/Pulusani

Excercise for Deep Pulusani, merging 3 datasets into one and makeing some visualizations.

Primary LanguageJupyter Notebook

Pulusani

Excercise for Deep Pulusani, merging 3 datasets into one and making some visualizations.

3 csv files. Download outcome csv here: http://www.sharecsv.com/s/e593dd089bc5aaf6583b5187f96cb48e/outcome_interview.csv Download event csv here: http://www.sharecsv.com/s/f9b678bf4a60bafe3f0a4132313e194d/event_interview.csv Download fighter csv here: http://www.sharecsv.com/s/4f1b611a0d9f96d7700adba8b387df21/fighter_interview.csv

The outcome csv contains the matchup data for various mixed martial arts fights - including the two fighters involved, the winner, and the event where it took place - all encoded in IDs. The event csv contains event data for various mixed martial arts events - most importantly the event name. The id corresponds to the event_id in the outcome csv. The fighter csv contains fighter data for various mixed martial arts fighters - their names and their nationalities. The id corresponds to both fighter1_id and fighter2_id in the outcome csv.

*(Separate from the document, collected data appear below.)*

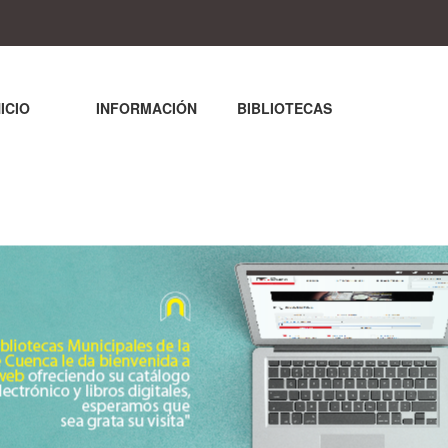
NICIO
INFORMACIÓN
BIBLIOTECAS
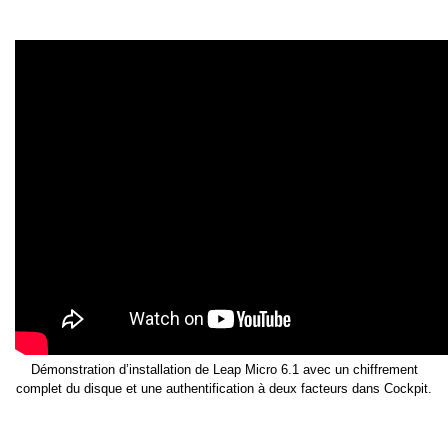
Démonstration d’installation de Leap Micro 6.1 avec un chiffrement
complet du disque et une authentification à deux facteurs dans Cockpit.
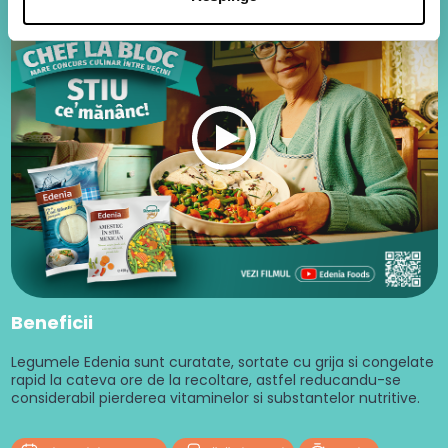
Beneficii
Legumele Edenia sunt curatate, sortate cu grija si congelate
rapid la cateva ore de la recoltare, astfel reducandu-se
considerabil pierderea vitaminelor si substantelor nutritive.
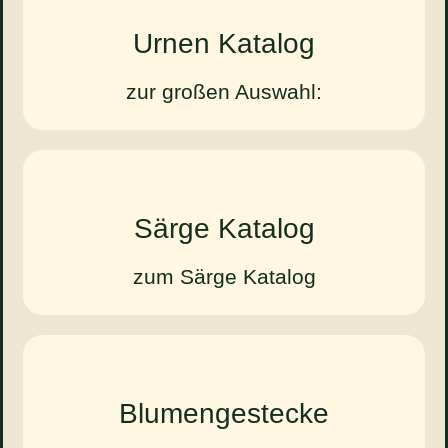
Urnen Katalog
zur großen Auswahl:
Särge Katalog
zum Särge Katalog
Blumengestecke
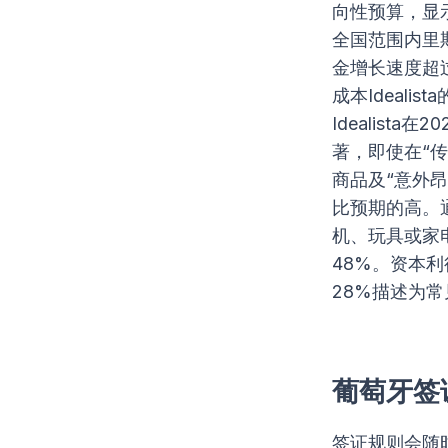
向性预算，显示
全国范围内里
金增长速度超
成本Ideal
Idealist
著，即使在“
商品及“意外
比预期的高。
机、玩具或家
48%。资本
28%描述为
葡萄牙签
签证规则会随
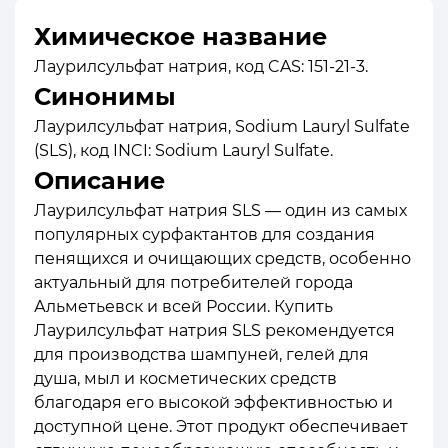
Химическое название
Лаурилсульфат натрия, код CAS: 151-21-3.
Синонимы
Лаурилсульфат натрия, Sodium Lauryl Sulfate
(SLS), код INCI: Sodium Lauryl Sulfate.
Описание
Лаурилсульфат натрия SLS — один из самых
популярных сурфактантов для создания
пенящихся и очищающих средств, особенно
актуальный для потребителей города
Альметьевск и всей России. Купить
Лаурилсульфат натрия SLS рекомендуется
для производства шампуней, гелей для
душа, мыл и косметических средств
благодаря его высокой эффективностью и
доступной цене. Этот продукт обеспечивает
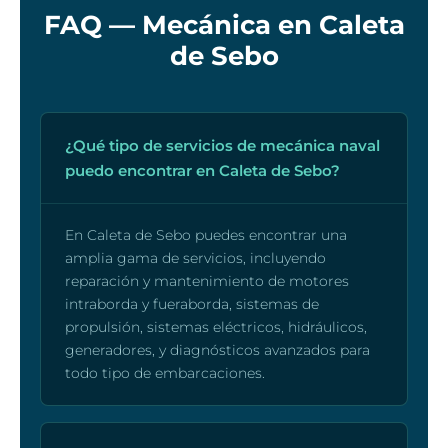
FAQ — Mecánica en Caleta
de Sebo
¿Qué tipo de servicios de mecánica naval
puedo encontrar en Caleta de Sebo?
En Caleta de Sebo puedes encontrar una
amplia gama de servicios, incluyendo
reparación y mantenimiento de motores
intraborda y fueraborda, sistemas de
propulsión, sistemas eléctricos, hidráulicos,
generadores, y diagnósticos avanzados para
todo tipo de embarcaciones.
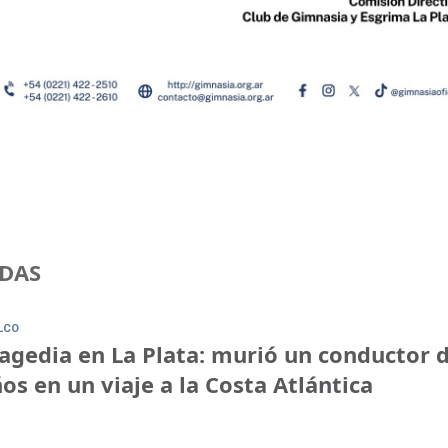
DAS
LCO
agedia en La Plata: murió un conductor 
os en un viaje a la Costa Atlántica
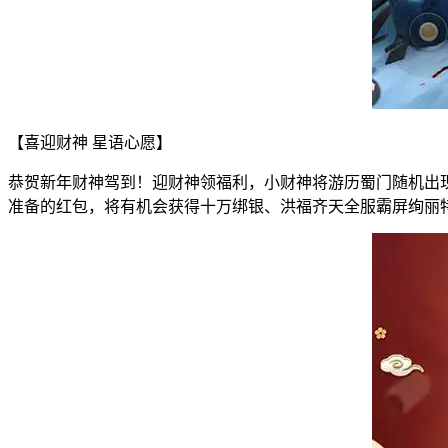
【喜迎财神 星语心愿】
恭贺新年财神驾到！迎财神领福利，小财神将游历蜀门随机出
准备的红包，将有机会获得十万绑银、洪福齐天全服霸屏绚丽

The Exercise: Using the csv’s you have, I need a pandas dataframe and corresponding exported csv of all the matchups (reminder: matchups are listed in the outcome csv) with ONLY the following columns: | fighter1_name | fighter2_name | fighter1_nationality | fighter2_nationality | event_name |

*hint you will need to combine data from all three csvs, rename column names, and also get rid of many columns

And last, please make a visualization of your choice showing the distribution of fighters from various nationalities.